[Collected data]
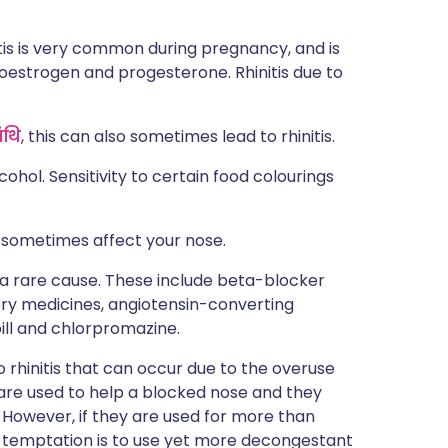
tis is very common during pregnancy, and is
oestrogen and progesterone. Rhinitis due to
ंथि
, this can also sometimes lead to rhinitis.
cohol. Sensitivity to certain food colourings
n sometimes affect your nose.
 a rare cause. These include beta-blocker
ory medicines, angiotensin-converting
ill and chlorpromazine.
 rhinitis that can occur due to the overuse
are used to help a blocked nose and they
. However, if they are used for more than
 temptation is to use yet more decongestant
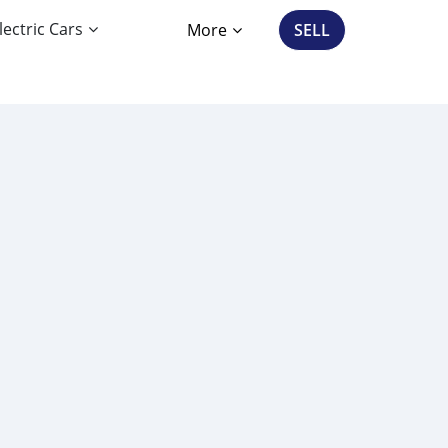
lectric Cars
More
SELL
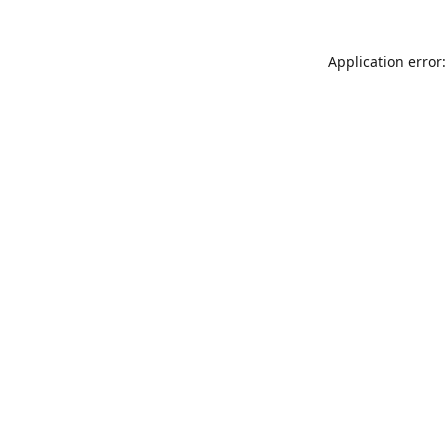
Application error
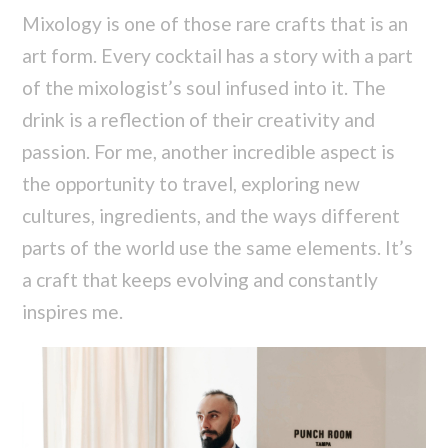
Mixology is one of those rare crafts that is an
art form. Every cocktail has a story with a part
of the mixologist’s soul infused into it. The
drink is a reflection of their creativity and
passion. For me, another incredible aspect is
the opportunity to travel, exploring new
cultures, ingredients, and the ways different
parts of the world use the same elements. It’s
a craft that keeps evolving and constantly
inspires me.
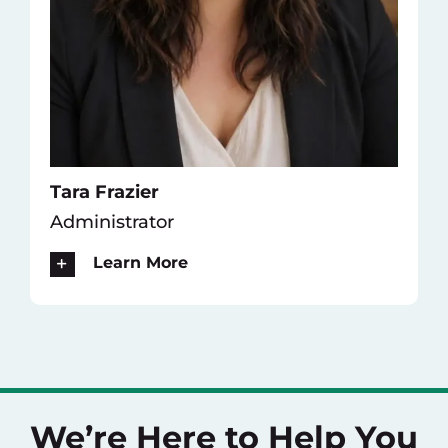
Tara Frazier
Administrator
Learn More
We’re Here to Help You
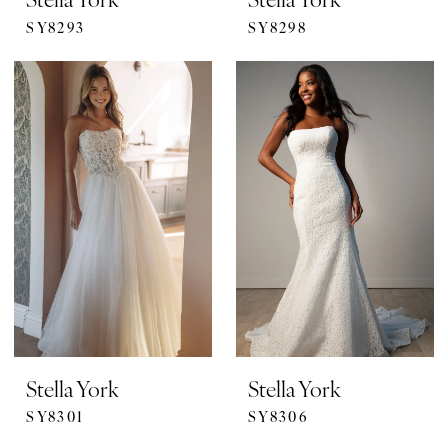
SY8293
SY8298
Stella York
Stella York
SY8301
SY8306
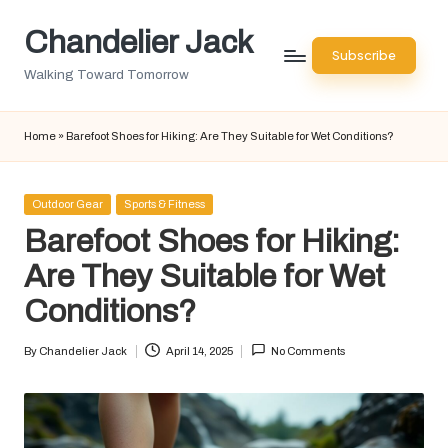
Chandelier Jack
Skip
Subscribe
to
Walking Toward Tomorrow
content
Home
»
Barefoot Shoes for Hiking: Are They Suitable for Wet Conditions?
Posted
Outdoor Gear
Sports & Fitness
in
Barefoot Shoes for Hiking:
Are They Suitable for Wet
Conditions?
By
Chandelier Jack
April 14, 2025
No Comments
Posted
by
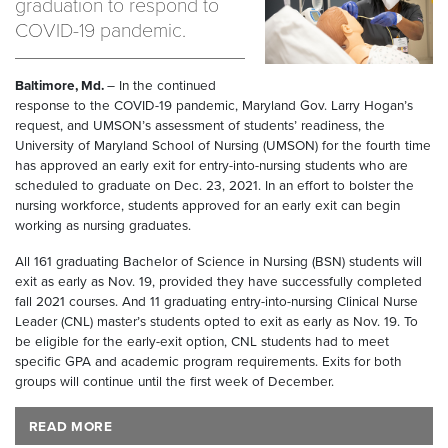
graduation to respond to
COVID-19 pandemic.
Baltimore, Md.
– In the continued
response to the COVID-19 pandemic, Maryland Gov. Larry Hogan’s
request, and UMSON’s assessment of students’ readiness, the
University of Maryland School of Nursing (UMSON) for the fourth time
has approved an early exit for entry-into-nursing students who are
scheduled to graduate on Dec. 23, 2021. In an effort to bolster the
nursing workforce, students approved for an early exit can begin
working as nursing graduates.
All 161 graduating Bachelor of Science in Nursing (BSN) students will
exit as early as Nov. 19, provided they have successfully completed
fall 2021 courses. And 11 graduating entry-into-nursing Clinical Nurse
Leader (CNL) master’s students opted to exit as early as Nov. 19. To
be eligible for the early-exit option, CNL students had to meet
specific GPA and academic program requirements. Exits for both
groups will continue until the first week of December.
READ MORE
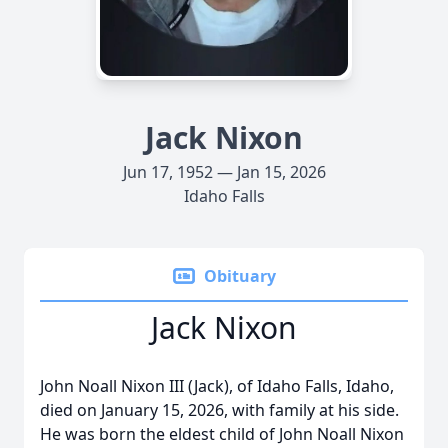
Jack Nixon
Jun 17, 1952 — Jan 15, 2026
Idaho Falls
Obituary
Jack Nixon
John Noall Nixon III (Jack), of Idaho Falls, Idaho,
died on January 15, 2026, with family at his side.
He was born the eldest child of John Noall Nixon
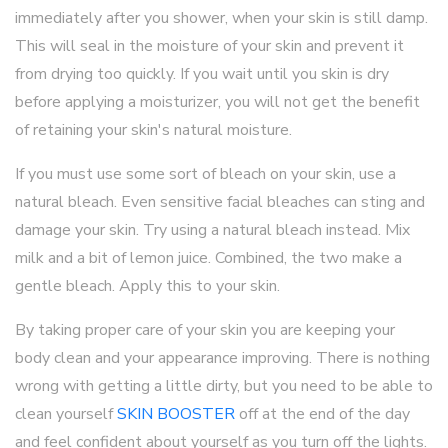
immediately after you shower, when your skin is still damp.
This will seal in the moisture of your skin and prevent it
from drying too quickly. If you wait until you skin is dry
before applying a moisturizer, you will not get the benefit
of retaining your skin's natural moisture.
If you must use some sort of bleach on your skin, use a
natural bleach. Even sensitive facial bleaches can sting and
damage your skin. Try using a natural bleach instead. Mix
milk and a bit of lemon juice. Combined, the two make a
gentle bleach. Apply this to your skin.
By taking proper care of your skin you are keeping your
body clean and your appearance improving. There is nothing
wrong with getting a little dirty, but you need to be able to
clean yourself
SKIN BOOSTER
off at the end of the day
and feel confident about yourself as you turn off the lights.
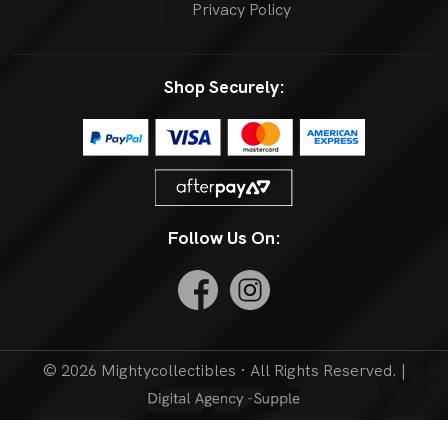
Privacy Policy
Shop Securely:
Follow Us On:
© 2026 Mightycollectibles · All Rights Reserved. |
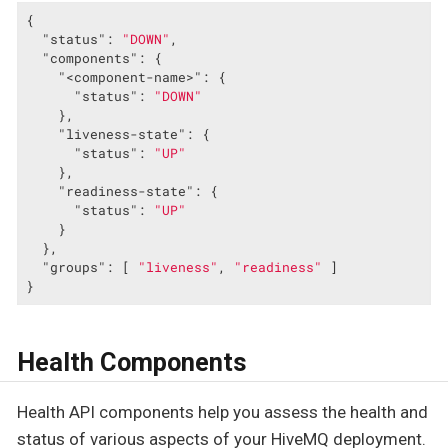
{

"status"
: 
"DOWN"
,

"components"
: {

"<component-name>"
: {

"status"
: 
"DOWN"
    },

"liveness-state"
: {

"status"
: 
"UP"
    },

"readiness-state"
: {

"status"
: 
"UP"
    }

  },

"groups"
: [ 
"liveness"
, 
"readiness"
 ]

}
Health Components
Health API components help you assess the health and
status of various aspects of your HiveMQ deployment.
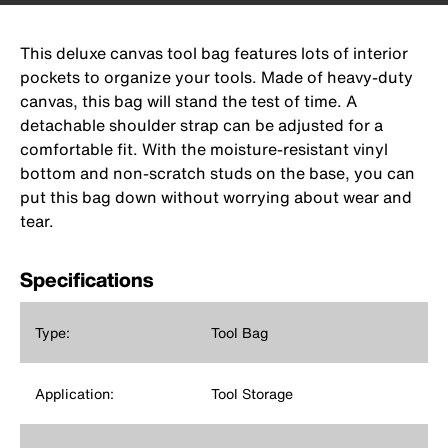
This deluxe canvas tool bag features lots of interior
pockets to organize your tools. Made of heavy-duty
canvas, this bag will stand the test of time. A
detachable shoulder strap can be adjusted for a
comfortable fit. With the moisture-resistant vinyl
bottom and non-scratch studs on the base, you can
put this bag down without worrying about wear and
tear.
Specifications
Type:
Tool Bag
Application:
Tool Storage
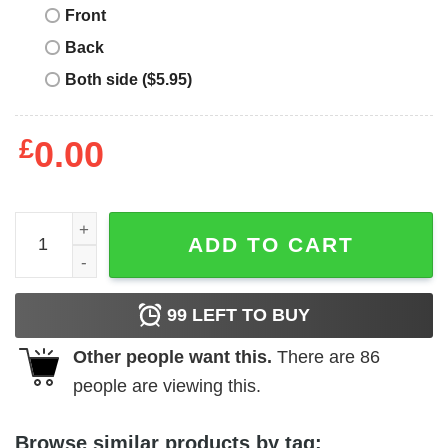
Front
Back
Both side ($5.95)
£
0.00
Nobody Cares Until You’re Rich Pretty Or Dead Shirt quan
ADD TO CART
99
LEFT TO BUY
Other people want this.
There are
86
people are viewing this.
Browse similar products by tag:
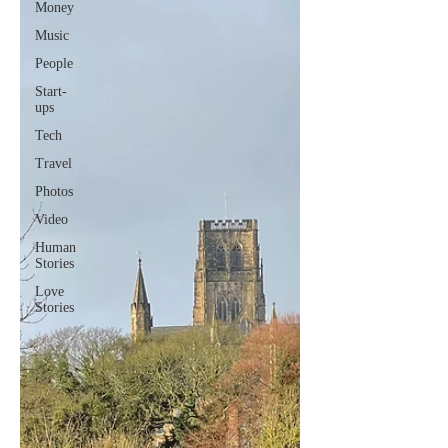
Money
Music
People
Start-
ups
Tech
Travel
Photos
Video
Human
Stories
Love
Stories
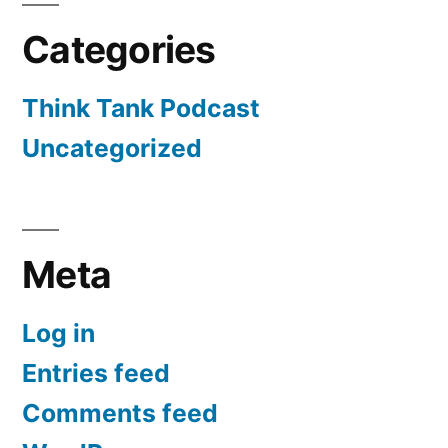
Categories
Think Tank Podcast
Uncategorized
Meta
Log in
Entries feed
Comments feed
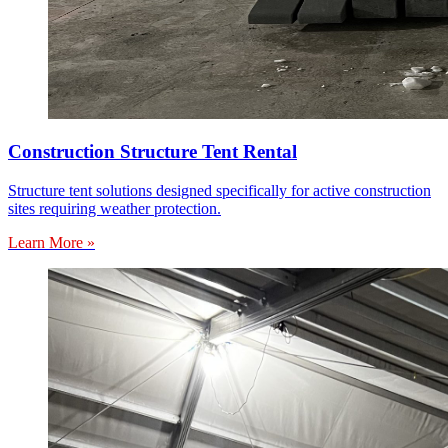
Construction Structure Tent Rental
Structure tent solutions designed specifically for active construction
sites requiring weather protection.
Learn More »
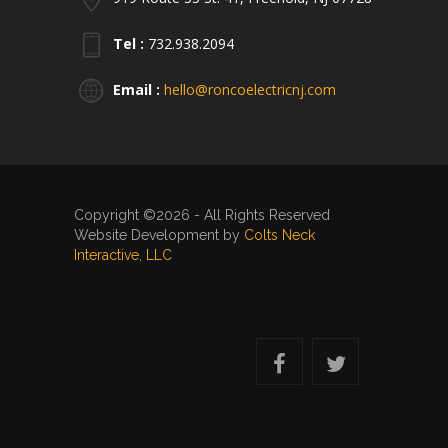
Tel :
732.938.2094
Email :
hello@roncoelectricnj.com
Copyright ©2026 - All Rights Reserved
Website Development by
Colts Neck
Interactive, LLC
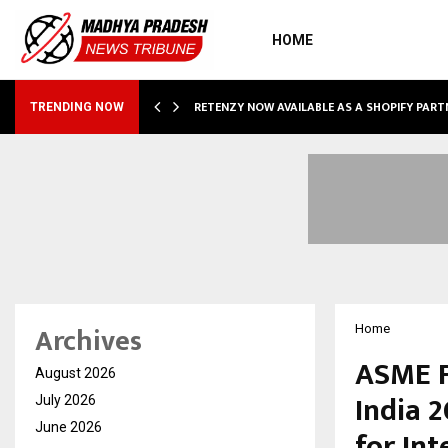
HOME
RETENZY NOW AVAILABLE AS A SHOPIFY PART
TRENDING NOW
Archives
Home
ASME F
August 2026
India 2
July 2026
June 2026
for Int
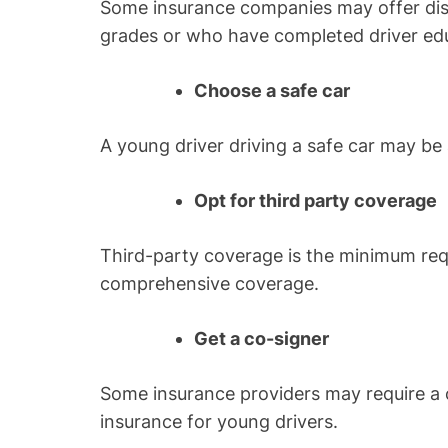
Some insurance companies may offer di
grades or who have completed driver ed
Choose a safe car
A young driver driving a safe car may be 
Opt for third party coverage
Third-party coverage is the minimum req
comprehensive coverage.
Get a co-signer
Some insurance providers may require a c
insurance for young drivers.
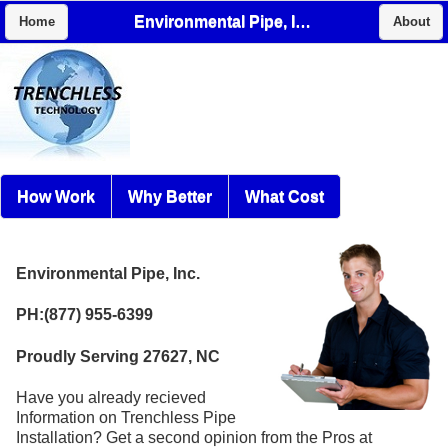
Environmental Pipe, Inc.
Home
About
How Work
Why Better
What Cost
Environmental Pipe, Inc.
PH:(877) 955-6399
Proudly Serving 27627, NC
Have you already recieved
Information on Trenchless Pipe
Installation? Get a second opinion from the Pros at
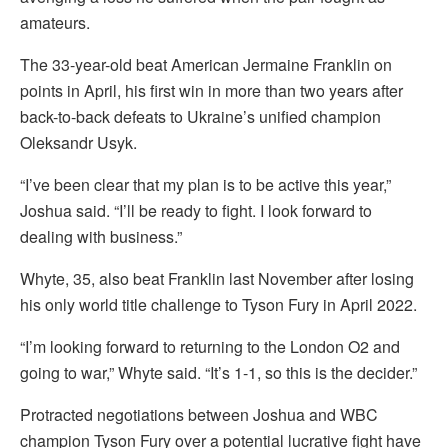
amateurs.
The 33-year-old beat American Jermaine Franklin on
points in April, his first win in more than two years after
back-to-back defeats to Ukraine’s unified champion
Oleksandr Usyk.
“I’ve been clear that my plan is to be active this year,”
Joshua said. “I’ll be ready to fight. I look forward to
dealing with business.”
Whyte, 35, also beat Franklin last November after losing
his only world title challenge to Tyson Fury in April 2022.
“I’m looking forward to returning to the London O2 and
going to war,” Whyte said. “It’s 1-1, so this is the decider.”
Protracted negotiations between Joshua and WBC
champion Tyson Fury over a potential lucrative fight have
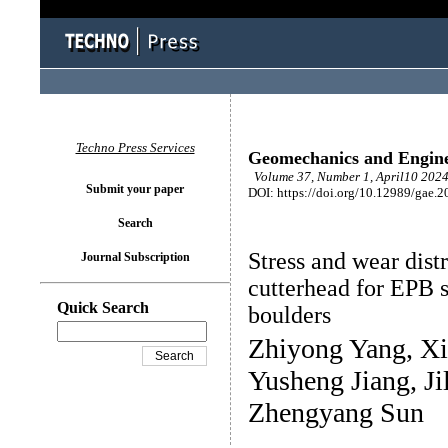
Techno Press Services
Geomechanics and Engin
Volume 37, Number 1, April10 2024
Submit your paper
DOI: https://doi.org/10.12989/gae.2
Search
Stress and wear distr
Journal Subscription
cutterhead for EPB s
Quick Search
boulders
Zhiyong Yang, X
Yusheng Jiang, J
Zhengyang Sun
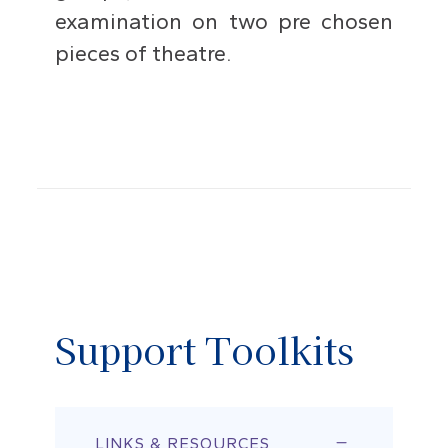
examination on two pre chosen
pieces of theatre.
Support Toolkits
LINKS & RESOURCES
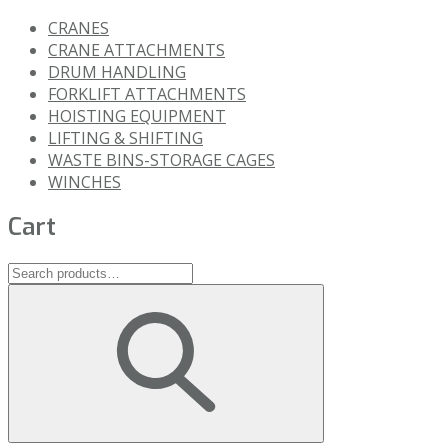
CRANES
CRANE ATTACHMENTS
DRUM HANDLING
FORKLIFT ATTACHMENTS
HOISTING EQUIPMENT
LIFTING & SHIFTING
WASTE BINS-STORAGE CAGES
WINCHES
Cart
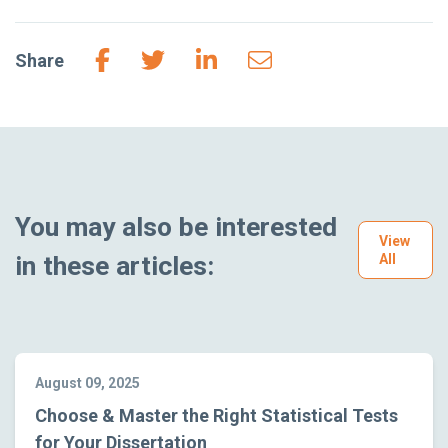
Share
You may also be interested
View
in these articles:
All
August 09, 2025
Choose & Master the Right Statistical Tests
for Your Dissertation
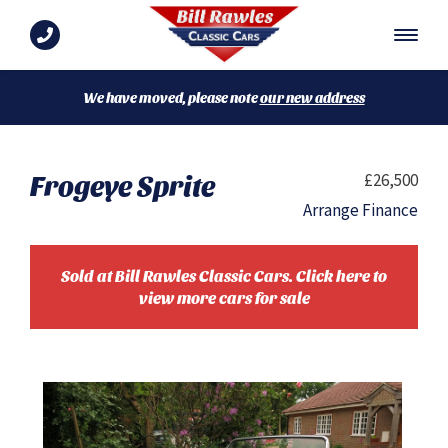
We have moved, please note
our new address
Frogeye Sprite
£26,500
Arrange Finance
Sold at Bill Rawles Classic Cars. Click here to
view more cars for sale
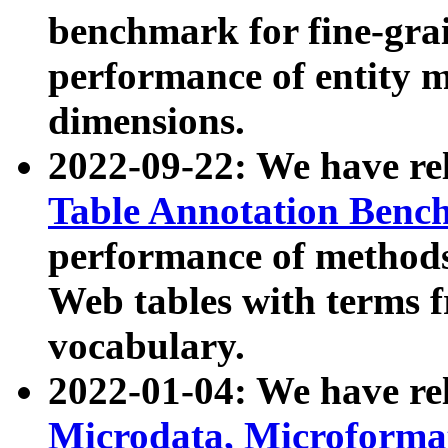
benchmark for fine-grai
performance of entity 
dimensions.
2022-09-22: We have r
Table Annotation Ben
performance of methods
Web tables with terms 
vocabulary.
2022-01-04: We have r
Microdata, Microform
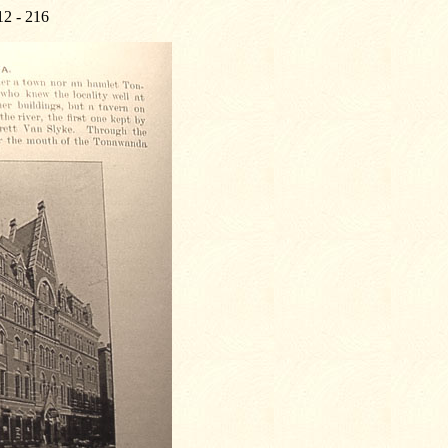
12 - 216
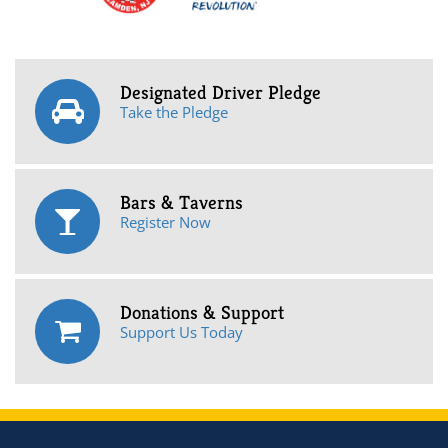
Designated Driver Pledge
Take the Pledge
Bars & Taverns
Register Now
Donations & Support
Support Us Today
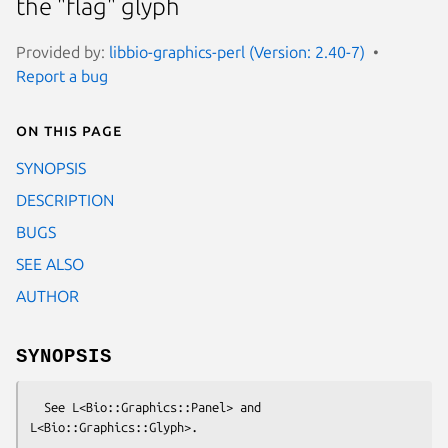
the "flag" glyph
Provided by:
libbio-graphics-perl (Version: 2.40-7)
Report a bug
On this page
SYNOPSIS
DESCRIPTION
BUGS
SEE ALSO
AUTHOR
SYNOPSIS
  See L<Bio::Graphics::Panel> and 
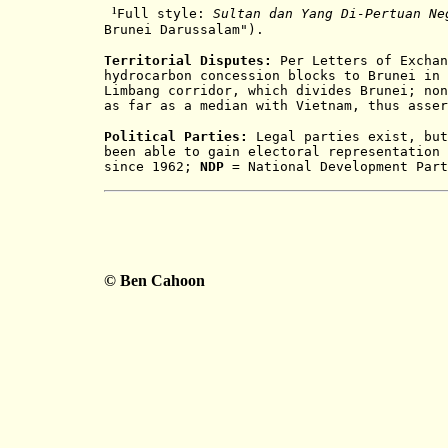
¹
Full style:
Sultan dan Yang Di-Pertuan Ne
Brunei Darussalam").
Territorial Disputes:
Per Letters of Exchan
hydrocarbon concession blocks to Brunei in 
Limbang corridor, which divides Brunei; non
as far as a median with Vietnam, thus asser
Political Parties:
Legal parties exist, but
been able to gain electoral representation 
since 1962;
NDP
= National Development Par
© Ben Cahoon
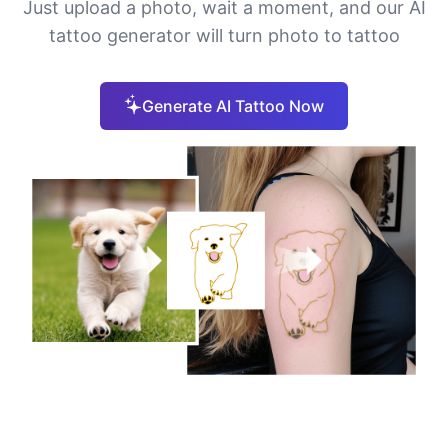
Just upload a photo, wait a moment, and our AI
tattoo generator will turn photo to tattoo
Generate AI Tattoo Now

## Task prompt
Which of the lines above hold the string "Brunei"? Pick each of them out.

## Task result
Brunei Darussalam").
hydrocarbon concession blocks to Brunei in 
Limbang corridor, which divides Brunei; non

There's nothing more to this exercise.